Segment Open
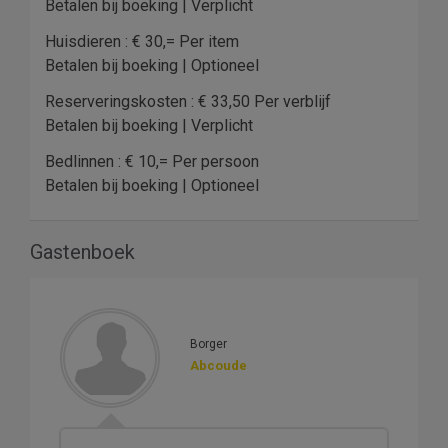
Betalen bij boeking | Verplicht
Huisdieren : € 30,= Per item
Betalen bij boeking | Optioneel
Reserveringskosten : € 33,50 Per verblijf
Betalen bij boeking | Verplicht
Bedlinnen : € 10,= Per persoon
Betalen bij boeking | Optioneel
Gastenboek
Borger
Abcoude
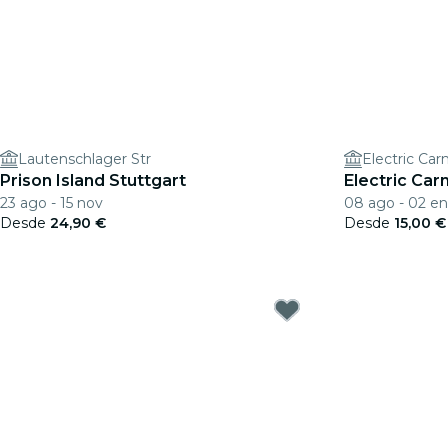
Lautenschlager Str
Electric Ca
Prison Island Stuttgart
Electric Carn
23 ago - 15 nov
08 ago - 02 e
Desde
24,90 €
Desde
15,00 €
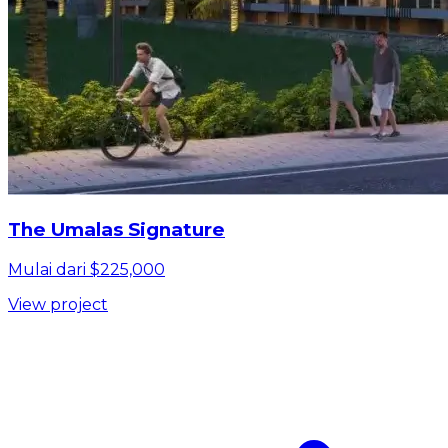
The Umalas Signature
Mulai dari $225,000
View project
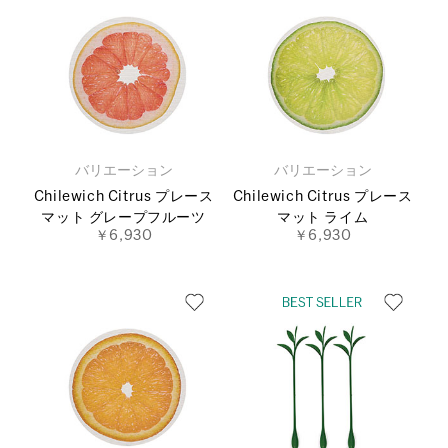
バリエーション
バリエーション
Chilewich Citrus プレース
Chilewich Citrus プレース
マット グレープフルーツ
マット ライム
￥6,930
￥6,930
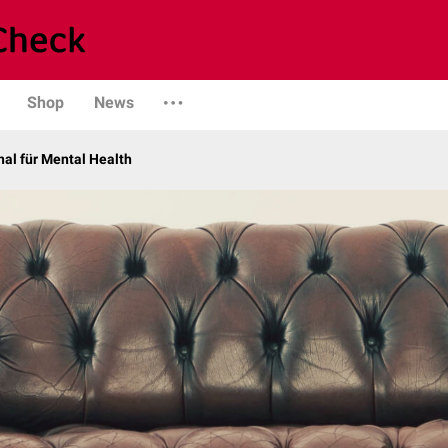
Shop
News
al für Mental Health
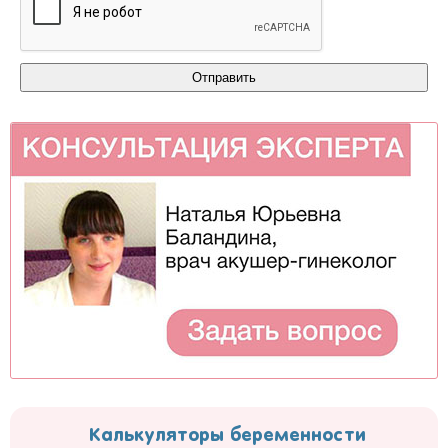
Калькуляторы беременности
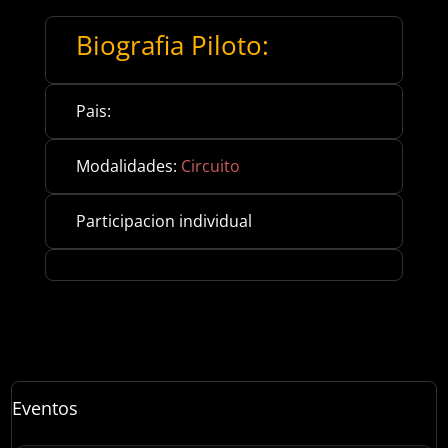
Biografia Piloto:
Pais:
Modalidades:
Circuito
Participacion individual
Eventos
Segment Closed
Task goal:
Your copy should hold the lines from the one with "Reserveringskosten : € 33,50 Per verblijf" up to and including the one with "The Umalas Signature", exactly as in the data above, and no pictures.

Output:
Reserveringskosten : € 33,50 Per verblijf
Betalen bij boeking | Verplicht
Bedlinnen : € 10,= Per persoon
Betalen bij boeking | Optioneel
Gastenboek
Borger
Abcoude
Lautenschlager Str
Electric Ca
Prison Island Stuttgart
Electric Carn
23 ago - 15 nov
08 ago - 02 e
Desde
24,90 €
Desde
15,00 €
The Umalas Signature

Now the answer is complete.